▶ [Task to complete]: Write out the entries once more, exactly as they appear.

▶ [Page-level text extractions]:
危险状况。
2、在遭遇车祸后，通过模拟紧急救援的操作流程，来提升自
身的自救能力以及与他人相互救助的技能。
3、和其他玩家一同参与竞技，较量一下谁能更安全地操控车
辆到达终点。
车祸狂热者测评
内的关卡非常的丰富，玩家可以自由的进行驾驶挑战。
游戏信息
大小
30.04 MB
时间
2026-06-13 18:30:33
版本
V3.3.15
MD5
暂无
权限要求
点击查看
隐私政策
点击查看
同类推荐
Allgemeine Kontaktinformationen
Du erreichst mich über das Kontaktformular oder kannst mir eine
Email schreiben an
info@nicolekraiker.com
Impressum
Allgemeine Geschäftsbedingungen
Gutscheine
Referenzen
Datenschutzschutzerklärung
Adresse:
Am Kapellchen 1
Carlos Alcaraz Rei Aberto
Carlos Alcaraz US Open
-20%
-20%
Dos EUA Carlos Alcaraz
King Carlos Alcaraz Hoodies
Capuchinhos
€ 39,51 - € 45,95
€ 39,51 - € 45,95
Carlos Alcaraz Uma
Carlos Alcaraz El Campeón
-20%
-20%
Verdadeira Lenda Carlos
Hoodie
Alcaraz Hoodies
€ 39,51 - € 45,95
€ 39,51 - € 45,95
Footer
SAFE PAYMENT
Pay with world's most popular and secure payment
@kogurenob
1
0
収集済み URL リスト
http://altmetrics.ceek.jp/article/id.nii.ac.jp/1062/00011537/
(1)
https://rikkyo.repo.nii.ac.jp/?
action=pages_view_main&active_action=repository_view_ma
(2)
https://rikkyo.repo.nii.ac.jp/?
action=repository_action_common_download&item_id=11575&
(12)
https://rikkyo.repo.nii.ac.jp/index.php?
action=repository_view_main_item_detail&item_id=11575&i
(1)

▶ [Output for this task]:
危险状况。
2、在遭遇车祸后，通过模拟紧急救援的操作流程，来提升自
身的自救能力以及与他人相互救助的技能。
3、和其他玩家一同参与竞技，较量一下谁能更安全地操控车
辆到达终点。
车祸狂热者测评
内的关卡非常的丰富，玩家可以自由的进行驾驶挑战。
游戏信息
大小
30.04 MB
时间
2026-06-13 18:30:33
版本
V3.3.15
MD5
暂无
权限要求
点击查看
隐私政策
点击查看
同类推荐
Allgemeine Kontaktinformationen
Du erreichst mich über das Kontaktformular oder kannst mir eine
Email schreiben an
info@nicolekraiker.com
Impressum
Allgemeine Geschäftsbedingungen
Gutscheine
Referenzen
Datenschutzschutzerklärung
Adresse:
Am Kapellchen 1
Carlos Alcaraz Rei Aberto
Carlos Alcaraz US Open
-20%
-20%
Dos EUA Carlos Alcaraz
King Carlos Alcaraz Hoodies
Capuchinhos
€ 39,51 - € 45,95
€ 39,51 - € 45,95
Carlos Alcaraz Uma
Carlos Alcaraz El Campeón
-20%
-20%
Verdadeira Lenda Carlos
Hoodie
Alcaraz Hoodies
€ 39,51 - € 45,95
€ 39,51 - € 45,95
Footer
SAFE PAYMENT
Pay with world's most popular and secure payment
@kogurenob
1
0
収集済み URL リスト
http://altmetrics.ceek.jp/article/id.nii.ac.jp/1062/00011537/
(1)
https://rikkyo.repo.nii.ac.jp/?
action=pages_view_main&active_action=repository_view_ma
(2)
https://rikkyo.repo.nii.ac.jp/?
action=repository_action_common_download&item_id=11575&
(12)
https://rikkyo.repo.nii.ac.jp/index.php?
action=repository_view_main_item_detail&item_id=11575&i
(1)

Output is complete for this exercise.